OpenClaw Security Hub Became Useful When Alerts Turned Into Work Items

Why I built a homelab security hub around OpenClaw, how the FastAPI service writes review notes, and why the human decision stays separate.

This project started from a small worry about AI-assisted security notes. A generated paragraph can look polished even when the evidence is thin. That is not helpful when the note might be used as a handover or a decision record.

So I built OpenClaw Security Hub around a different idea: do not make the alert sound smarter. Turn it into a work item.

The service is a small FastAPI app running in Docker on an Ubuntu homelab. It receives generic webhook alerts through a secret header, monitors repeated SSH failures, checks disk usage, watches OpenClaw gateway health, and runs host posture checks from /proc, SSH config, disk state, and reachable services.
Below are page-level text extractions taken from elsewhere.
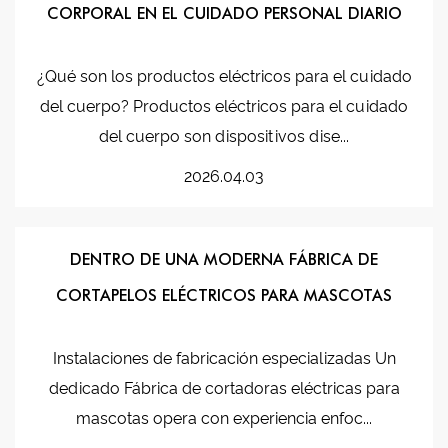
CORPORAL EN EL CUIDADO PERSONAL DIARIO
¿Qué son los productos eléctricos para el cuidado
del cuerpo? Productos eléctricos para el cuidado
del cuerpo son dispositivos dise...
2026.04.03
DENTRO DE UNA MODERNA FÁBRICA DE
CORTAPELOS ELÉCTRICOS PARA MASCOTAS
Instalaciones de fabricación especializadas Un
dedicado Fábrica de cortadoras eléctricas para
mascotas opera con experiencia enfoc...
Telegram is the noisy output. The OpenClaw workspace is the useful output.

Each alert becomes a Markdown review note with separate sections for summary, confirmed evidence, unknowns, suggested checks, OpenClaw review request, human decision, final outcome, and raw alert JSON. The separation is the point. If the evidence is missing, it stays visibly missing.

The project also writes queue JSON, event history, latest summaries, dashboard data, daily briefings, posture reports, and a NIST CSF 2.0-style self-assessment. That sounds like a lot for a homelab, but it made the workflow less like a toy. Alerts, evidence, gaps, and next actions now have places to live.

The most useful development lesson was operational, not just Python. I had to think about .env boundaries, Docker mounts, file ownership, Tailscale access, exposed ports, SSH hardening, and how to test alerts without pretending everything is an incident.

Next I want better sample alert types and a clearer dashboard view. I still do not want the system deciding whether something is safe. Its job is to collect facts, keep the queue readable, and make the next human check faster.